Carlos Beltran. At age 36, Beltran is making his first appearance in the World Series. Despite putting up incredible stats during previous postseason trips with the Astros, Mets and Cardinals, the switch-hitting outfielder had never advanced beyond the League Championship Series. Beltran passed Babe Ruth on the all-time postseason home run list during the NLDS and delivered several plays with his bat and his arm against the Dodgers in the NLCS. With a strong performance in the Fall Classic, Beltran can cement his legacy as an October great and further erase the memory of that strikeout against Wainwright (everywhere but Queens).

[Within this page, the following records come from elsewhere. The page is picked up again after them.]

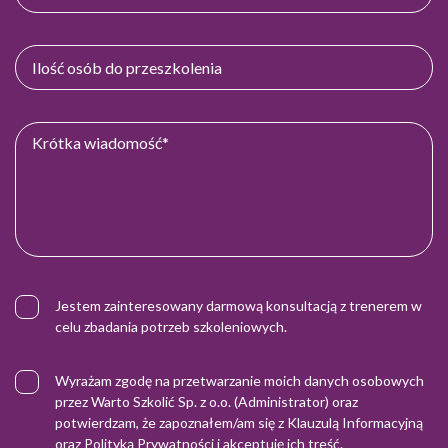
Jestem zainteresowany darmową konsultacją z trenerem w
celu zbadania potrzeb szkoleniowych.
Wyrażam zgodę na przetwarzanie moich danych osobowych
przez Warto Szkolić Sp. z o.o. (Administrator) oraz
potwierdzam, że zapoznałem/am się z
Klauzulą Informacyjną
oraz
Polityką Prywatności
i akceptuję ich treść.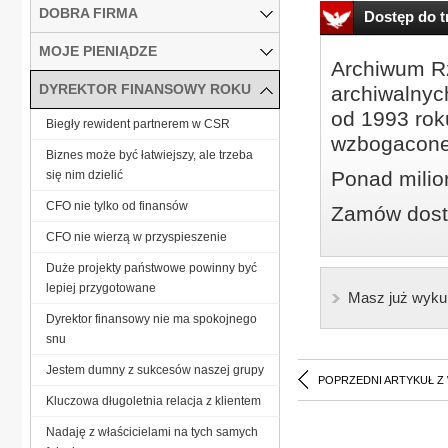
DOBRA FIRMA
Dostęp do tr
MOJE PIENIĄDZE
Archiwum Rz
DYREKTOR FINANSOWY ROKU
archiwalnyc
od 1993 roku
Biegły rewident partnerem w CSR
wzbogacone
Biznes może być łatwiejszy, ale trzeba
Ponad milio
się nim dzielić
CFO nie tylko od finansów
Zamów dostę
CFO nie wierzą w przyspieszenie
Duże projekty państwowe powinny być
lepiej przygotowane
Masz już wyku
Dyrektor finansowy nie ma spokojnego
snu
Jestem dumny z sukcesów naszej grupy
POPRZEDNI ARTYKUŁ Z
Kluczowa długoletnia relacja z klientem
Nadaję z właścicielami na tych samych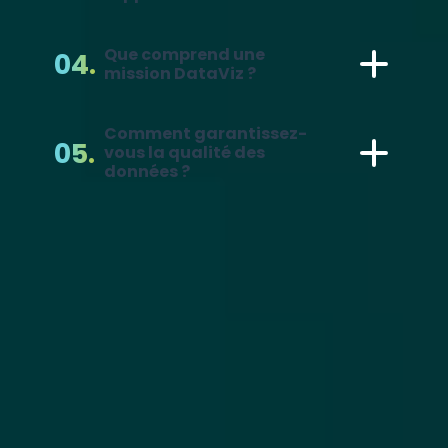
Que comprend une
mission DataViz ?
Comment garantissez-
vous la qualité des
données ?
POURQUOI NOUS ?
Nos
04
promesses
Data driven | IA augmenté | Acculturation |
Transparence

Designated Hitter. The presence or absence of the DH spot in the lineup for any given game poses problems and opportunities for both teams. With American League rules in place in Boston, David Ortiz can stay at DH and Mike Napoli can play first for the Sox. When the Series switches to NL rules in St. Louis, however, Red Sox manager John Farrell faces the choice between benching his team's hottest power hitter in the ALCS (Napoli) or his team's talismanic slugger (Ortiz). For the Cardinals, the DH spot may permit manager Mike Matheny to work Allen Craig back into his lineup. The Cardinals' most reliable hitter with runners in scoring position is returning from an injury and has yet to appear in the 2013 postseason.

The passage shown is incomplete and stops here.